December 18, 2014
Star Trek: Deep Space Nine: "Meridian"
On the station, Quark tries to get a holographic picture of Major Kira so that he can include her in one of his clients' masturbatory holosuite fantasies. Meanwhile the Defiant is patrolling a star system where a planet suddenly materialises out of nowhere. The planet, named Meridian, only shifts into our dimension once every 60 years. When Lieutenant Dax falls in love with one of its residents, she has to make a choice whether to stay on Meridian with him or return to her friends on Deep Space Nine.
So basically this is Brigadoon in space. And it's awful. No, more than that. It's irredeemable, eye-gougingly, please-God-please-make-it-stop, ruinous, appalling shit; television so inexplicably incompetent and embarrassing to watch that if there was any justice in the world its writers and producers would be sent to their offices to tighten up their resumes. Even when the episode drags itself away from the tripe that is Jadzia Dax's Brigadoon fanfic booty call, it's just to return to a comedy bit about Quark trying to invade Kira's privacy and co-opt her image for a sex simulation. This is the worst episode of Deep Space Nine so far.

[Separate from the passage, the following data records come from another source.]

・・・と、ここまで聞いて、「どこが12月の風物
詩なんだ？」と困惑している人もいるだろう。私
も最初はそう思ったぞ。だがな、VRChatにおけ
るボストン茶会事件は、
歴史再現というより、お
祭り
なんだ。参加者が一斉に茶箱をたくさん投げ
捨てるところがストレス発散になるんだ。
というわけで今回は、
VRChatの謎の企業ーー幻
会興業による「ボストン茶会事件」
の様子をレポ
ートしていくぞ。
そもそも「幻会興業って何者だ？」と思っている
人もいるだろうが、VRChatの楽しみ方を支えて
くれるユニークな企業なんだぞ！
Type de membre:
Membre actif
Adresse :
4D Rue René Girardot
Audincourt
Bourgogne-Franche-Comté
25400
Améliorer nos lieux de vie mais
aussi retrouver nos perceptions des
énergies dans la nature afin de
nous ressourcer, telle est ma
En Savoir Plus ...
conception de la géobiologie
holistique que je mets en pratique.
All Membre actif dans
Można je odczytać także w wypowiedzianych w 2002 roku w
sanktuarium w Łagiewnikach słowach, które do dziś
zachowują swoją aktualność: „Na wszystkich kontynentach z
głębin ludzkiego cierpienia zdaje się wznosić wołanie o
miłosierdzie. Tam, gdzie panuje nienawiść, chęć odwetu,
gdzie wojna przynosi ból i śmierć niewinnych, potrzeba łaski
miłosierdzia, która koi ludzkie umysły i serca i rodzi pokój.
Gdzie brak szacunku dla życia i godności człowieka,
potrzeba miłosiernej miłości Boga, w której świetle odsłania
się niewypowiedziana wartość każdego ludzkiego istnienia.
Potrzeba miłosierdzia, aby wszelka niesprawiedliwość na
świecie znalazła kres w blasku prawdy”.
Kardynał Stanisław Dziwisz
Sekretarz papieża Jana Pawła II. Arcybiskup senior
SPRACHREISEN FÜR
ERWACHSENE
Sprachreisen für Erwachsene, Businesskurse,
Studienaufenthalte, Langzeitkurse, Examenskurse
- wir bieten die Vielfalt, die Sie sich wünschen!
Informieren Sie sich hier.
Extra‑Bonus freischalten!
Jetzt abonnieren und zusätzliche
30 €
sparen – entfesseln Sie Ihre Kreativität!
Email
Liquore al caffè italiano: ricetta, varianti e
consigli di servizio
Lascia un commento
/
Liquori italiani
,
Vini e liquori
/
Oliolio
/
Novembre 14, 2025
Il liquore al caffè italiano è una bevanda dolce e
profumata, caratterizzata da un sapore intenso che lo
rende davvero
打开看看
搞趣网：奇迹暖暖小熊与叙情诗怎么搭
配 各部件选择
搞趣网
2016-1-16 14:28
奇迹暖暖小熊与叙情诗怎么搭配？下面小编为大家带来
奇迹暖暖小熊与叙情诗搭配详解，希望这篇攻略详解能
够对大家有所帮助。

The teleplay is by Mark Gehred-O'Connell, who also wrote "Second Sight" and would later contribute the storylines for "For the Cause" and "Who Mourns for Morn". If I had been in charge of the series I'd have never taken his phone calls again. Of course he can't take all the blame. He's working from a storyline by Hilary J. Bader and Evan Carlos Somers, so they should hang their heads in shame as well. Rather oddly it's quite well directed by Jonathan Frakes, but as the saying goes: 'you can't polish a turd'.
Terry Farrell also puts in a lot of effort, but it's all in vain. It's always ridiculous when Star Trek attempts these sorts of whirlwind romances, where two characters meet, fall desperately in love and have a tragic separation, all in the space of 40 minutes. We know from the get-go that Dax is never going to leave Deep Space Nine, so there's no tension here. It's just a matter of drumming our fingers and waiting for her to stop kissing.
If there's one nice thing to say about this episode it's that it features the Star Trek debut of Jeffrey Combs. Even better, he's given many more chances to appear in the series after this episode, in much more interesting and less skeezy roles: Liquitator Brunt and Weyoun in Deep Space Nine, and the Andorian Commander Shran in Enterprise. He's wasted here. He puts in one hundred percent, but it's effort put into a lost cause.
This is the kind of episode that I watch so that you will never have to. It leaves Season 3 with six good episodes out of eight, and a quality ratio of 75 per cent.